Fred Milgrim: A NY doctor’s warning
Health-care systems in America do not support physicians and do not support the most vulnerable patients. Physicians are seen as upwardly mobile and willing to pay the price of unacceptably low residency pay and backbreaking work in order to do what they love. Patients without access to care are seen as unambitious—they lack insurance because they do not work. Hopefully this crisis opens the eyes of Americans to the plight of both groups.
The White House, the Centers for Disease Control and Prevention, the Department of Health and Human Services, the National Institutes of Health—they all failed to deliver on sufficient testing, on guidelines, on coherent messaging. Hospitals across New York City failed to report health-care-worker fatality rates or to produce ventilation-eligibility criteria, leaving me to guess at my own risk and to decide who lives and dies. There has been an abdication of leadership at the highest levels of this crisis that has trickled down to me, a physician in an ER with inadequate personal protections telling oxygen-starved patients to come back when they cannot speak a full sentence or are coughing up more than one tablespoon of blood. These institutions, just like my attendings, are teaching me a lesson through absence: how to manage a pandemic alone. And I am ready because I have been left alone before.
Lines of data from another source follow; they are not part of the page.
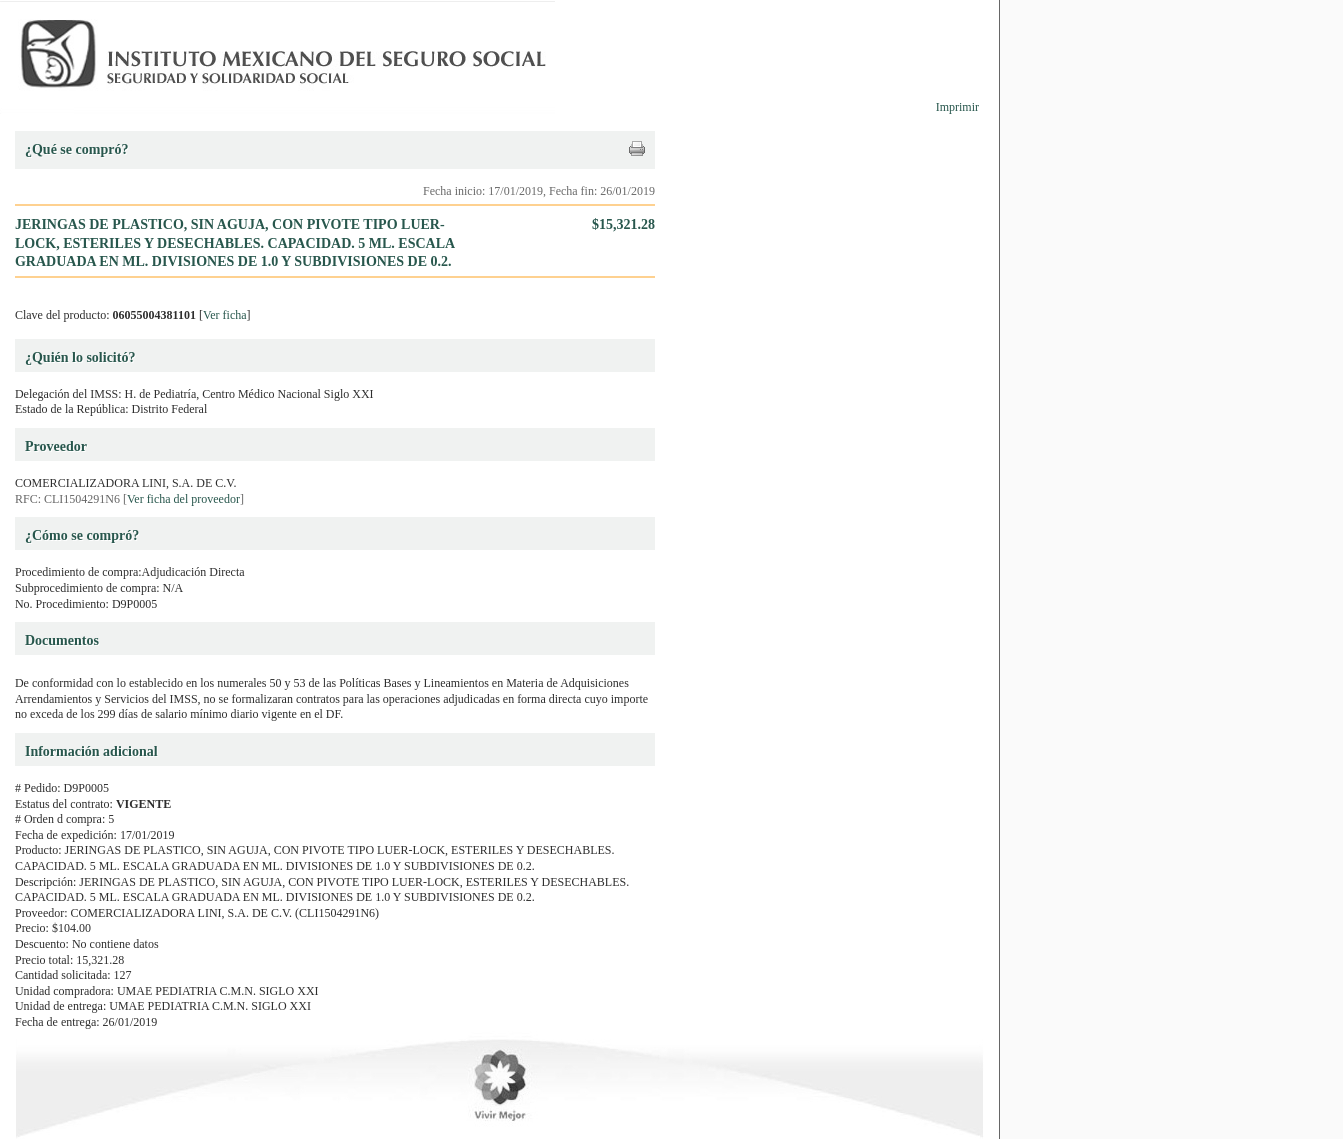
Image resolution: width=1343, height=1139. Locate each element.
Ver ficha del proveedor (183, 499)
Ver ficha (225, 315)
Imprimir (957, 107)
“Sink or swim” seems to be the mantra of medical training. The second year of my residency was physically taxing, with eight or nine 12-hour overnight shifts in a row. I frequently had to flip my sleep schedule to wake up at 6 a.m. or 5 p.m., depending on the day. The physical rigor of residency left me moody, weary, stretched thin. And yet that was only the beginning of the process. On top of the physical exhaustion, residency pushes new physicians to extreme autonomy.
My attendings could have easily lightened my patient load, but they did not, so that I could learn self-sufficiency. They could have acknowledged the particular challenges I faced later as a black physician at NYU Medical Center, treating upper-class white patients who sometimes doubted that I was even a doctor. But they did not, so I could learn resilience. They could have counseled me on how to process the immense human suffering of Bellevue. Instead they mostly did not, leaving me to internalize my agony, and see the next patient. Their effective absence—only there as a malpractice safety net—taught me how to work efficiently, to manage an entire team of caregivers in the emergency department, and eventually to manage the ugliest parts of myself and others.
This approach was not without its costs. The isolation at work was made worse by isolation at home. A resident work schedule spares no nights or weekends; I craved moments of release or nourishment with friends and family and found them few and far between. The social isolation compounded by intense personal tragedies—the loss of my mother while I was in medical school and my father during my residency—had me at wits’ end, and eventually forced me into therapy and a two-week elective period that I used as a wellness leave. But residency had made me competent in my field and able to practice in a vacuum. Costs be damned.